Le S-métolachlore est surtout utilisé pour la culture du maïs © CC BY / aqua.mech
Avec 1.946 tonnes par an, le S-métolachlore est un mastodonte, l’un des pesticides les plus courants sur le sol français. Ce désherbant agricole, principalement utilisé pour la culture du maïs, est pourtant plus que jamais dans le viseur de l’Agence nationale de la sécurité sanitaire de l’environnement (Anses).
Si, depuis 2021, l’agence a introduit des restrictions dans les autorisations de mise sur le marché des produits le contenant, de récents contrôles dans les eaux souterraines ont montré que la concentration de S-métolachlore et de ses métabolites, les molécules de dégradation du pesticide, présente « un risque de contamination ».
Des décisions qui évoluent
Cette décision de l’Anses peut surprendre au premier abord. En effet, en septembre 2022, cette dernière déclarait les métabolites du métolachlore comme « non-pertinents ». En d’autres termes, elle les considérait comme n’engendrant pas de risque pour la santé humaine. Leur concentration autorisée avait alors augmenté, passant de 0,1 mg/l à 0,9 mg/l. Aujourd’hui pourtant, ce seuil de 0,9 mg/l est dépassé dans trop d’endroits, ce qui conduit l’Anses à vouloir interdire le métolachlore.

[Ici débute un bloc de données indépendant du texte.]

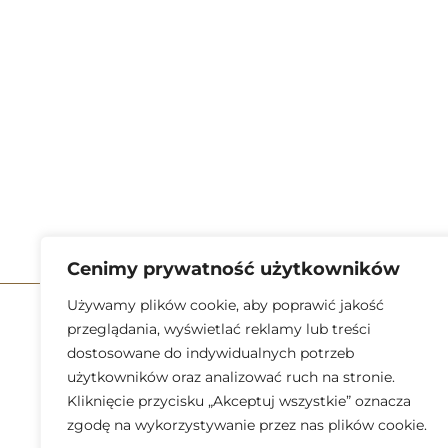
Cenimy prywatność użytkowników
Używamy plików cookie, aby poprawić jakość
Kategorie
przeglądania, wyświetlać reklamy lub treści
dostosowane do indywidualnych potrzeb
Akcesoria do
użytkowników oraz analizować ruch na stronie.
Noże
Kliknięcie przycisku „Akceptuj wszystkie” oznacza
zgodę na wykorzystywanie przez nas plików cookie.
Laminat G10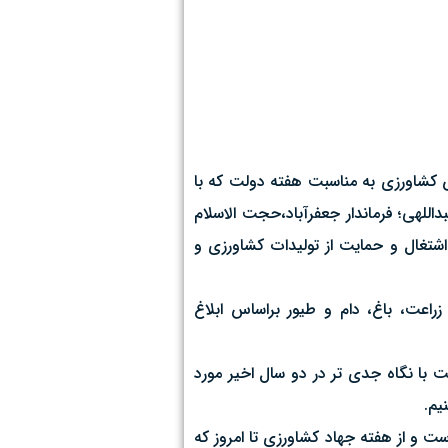
اورزی استان قم،مهندس محمدرضا حاجی رضا امروز ۷ شهریورماه در مراسم افتتاح ۱۸ پروژه بخش کشاورزی به مناسبت هفته دولت که با
اللهی؛ فرماندار جعفرآباد،حجت الاسلام
اشتغال و حمایت از تولیدات کشاورزی و
راعت، باغ، دام و طیور براساس ابلاغ
ت با نگاه جدی تر در دو سال اخیر مورد
یم.
اری نوین در استان قم عملیاتی شده است و از هفته جهاد کشاورزی تا امروز که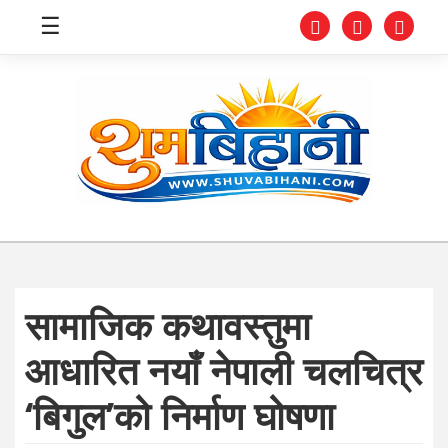
☰
स्वास्थ्य
समाचार
अर्थ
शिक्षा
सामाजिक कथावस्तुमा
संघीय
आधारित नयाँ नेपाली चलचित्र
प्रविधि
‘बिगुल’को निर्माण घोषणा
जीवनशैली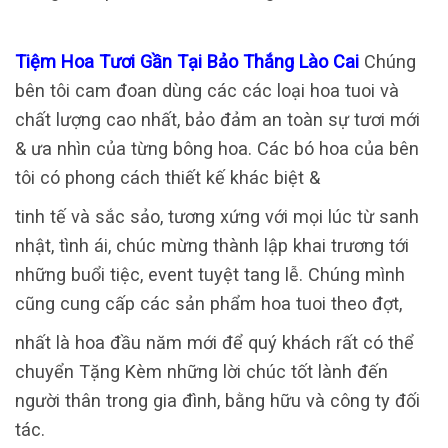
Tiệm Hoa Tươi Gần Tại Bảo Thắng Lào Cai
Chúng
bên tôi cam đoan dùng các các loại hoa tuoi và
chất lượng cao nhất, bảo đảm an toàn sự tươi mới
& ưa nhìn của từng bông hoa. Các bó hoa của bên
tôi có phong cách thiết kế khác biệt &
tinh tế và sắc sảo, tương xứng với mọi lúc từ sanh
nhật, tình ái, chúc mừng thành lập khai trương tới
những buổi tiệc, event tuyệt tang lễ. Chúng mình
cũng cung cấp các sản phẩm hoa tuoi theo đợt,
nhất là hoa đầu năm mới để quý khách rất có thể
chuyển Tặng Kèm những lời chúc tốt lành đến
người thân trong gia đình, bằng hữu và công ty đối
tác.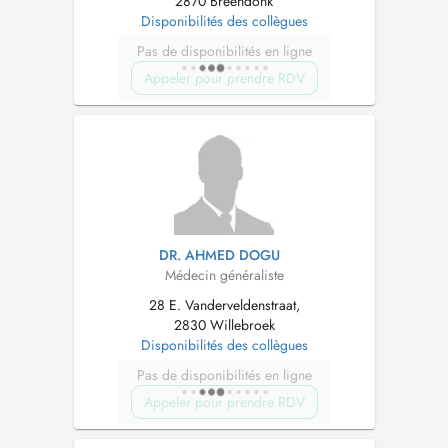
2870 Breendonk
Disponibilités des collègues
Pas de disponibilités en ligne
Appeler pour prendre RDV
DR. AHMED DOGU
Médecin généraliste
28 E. Vanderveldenstraat,
2830 Willebroek
Disponibilités des collègues
Pas de disponibilités en ligne
Appeler pour prendre RDV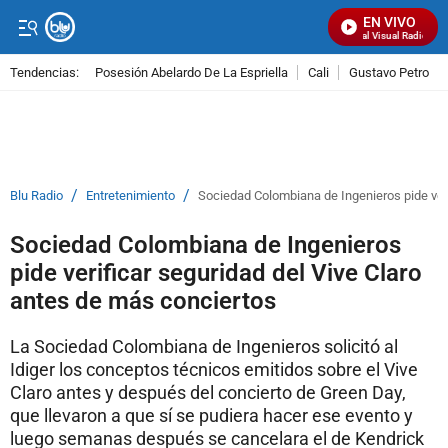
EN VIVO
Señal Visual Radio
Tendencias:
Posesión Abelardo De La Espriella
Cali
Gustavo Petro
PUBLICIDAD
/
/
Blu Radio
Entretenimiento
Sociedad Colombiana de Ingenieros pide veri
Sociedad Colombiana de Ingenieros
pide verificar seguridad del Vive Claro
antes de más conciertos
La Sociedad Colombiana de Ingenieros solicitó al
Idiger los conceptos técnicos emitidos sobre el Vive
Claro antes y después del concierto de Green Day,
que llevaron a que sí se pudiera hacer ese evento y
luego semanas después se cancelara el de Kendrick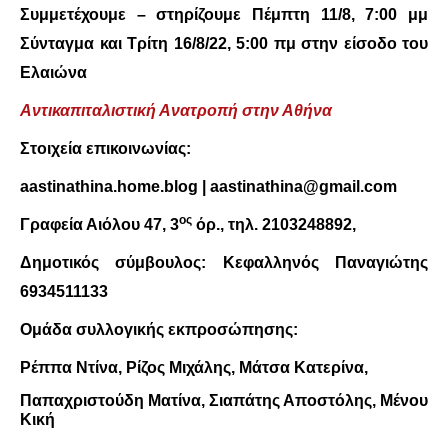
Συμμετέχουμε – στηρίζουμε
Πέμπτη 11/8, 7:00 μμ
Σύνταγμα και Τρίτη 16/8/22, 5:00 πμ στην είσοδο του
Ελαιώνα
Αντικαπιταλιστική Ανατροπή στην Αθήνα
Στοιχεία επικοινωνίας:
aastinathina
.
home
.
blog
|
aastinathina
@
gmail
.
com
ος
Γραφεία Αιόλου 47, 3
όρ., τηλ. 2103248892,
Δημοτικός σύμβουλος: Κεφαλληνός Παναγιώτης
6934511133
Ομάδα συλλογικής εκπροσώπησης:
Ρέππα Ντίνα, Ρίζος Μιχάλης, Μάτσα Κατερίνα,
Παπαχριστούδη Ματίνα, Σιαπάτης Αποστόλης, Μένου
Κική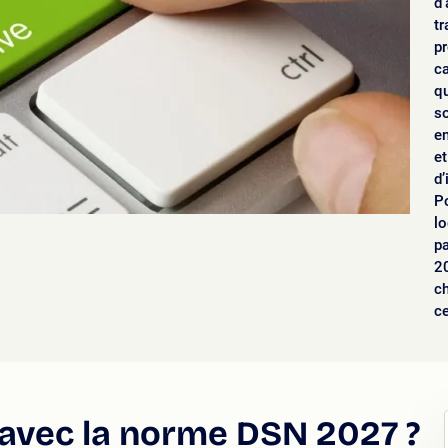
d’
tr
pr
ca
q
so
en
et
d’
Po
lo
pa
20
c
c
 avec la norme DSN 2027 ?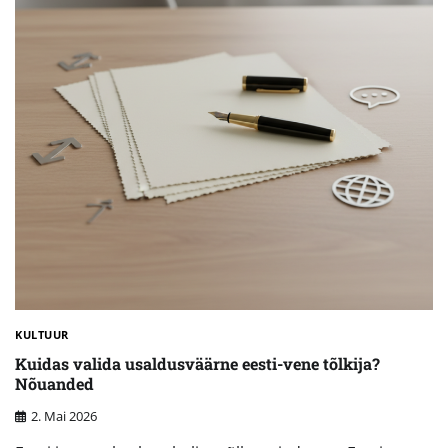
KULTUUR
Kuidas valida usaldusväärne eesti-vene tõlkija?
Nõuanded
2. Mai 2026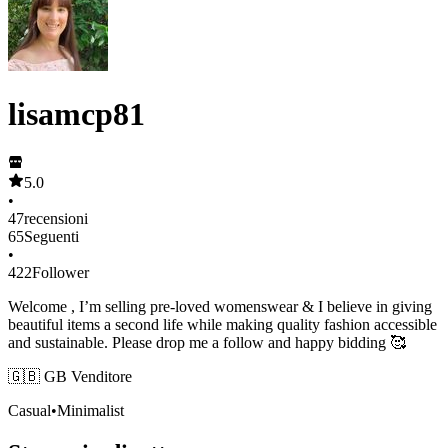
lisamcp81
5.0
•
47
recensioni
65
Seguenti
•
422
Follower
Welcome , I’m selling pre-loved womenswear & I believe in giving
beautiful items a second life while making quality fashion accessible
and sustainable. Please drop me a follow and happy bidding 🥰
🇬🇧 GB Venditore
Casual
•
Minimalist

Ce n’est pas un changement d’avis, cela « reflète simplement de l’évolution de connaissance l’Anses », explique Katia Schmitzberger, qui dirige l’équipe chargée de la surveillance des eaux souterraines et de surface à l’agence de l’eau Rhin-Meuse.
Situation alsacienne
Avec une production de maïs qui représente 36 % de la filière céréalière, les agriculteurs alsaciens risquent d’être fortement touchés par cette restriction. Les précédentes interdictions de pesticides auraient déjà entre autres participé à l’augmentation des ventes de S-métolachlore dans la région. Ainsi, entre 2008 et 2019, elles seraient passées de 50 à 100 tonnes, selon la Chambre d’agriculture d’Alsace.
Difficile pourtant pour Katia Schmitzberger d’estimer si la situation des eaux alsaciennes se dégrade ou non. « À chaque fois qu’on interdit une molécule, une autre est utilisée et pose problème », explique-t-elle. Ce qui est sûr, c’est que « dans les cours d’eau, on note une amélioration globale sur les macros-polluants [NDLR : comme excréments humains et animaux]. En ce qui concerne les substances chimiques, on en retrouve de plus en plus. Mais il faut prendre en compte le fait qu’ il y a des progrès scientifiques et une prise de conscience du problème. »
En Alsace, on retrouverait encore selon cette spécialiste des traces d’atrazine ou encore d’alachlore, deux pesticides anciennement utilisés pour la culture du maïs, pourtant interdits respectivement depuis 2003 et 2008.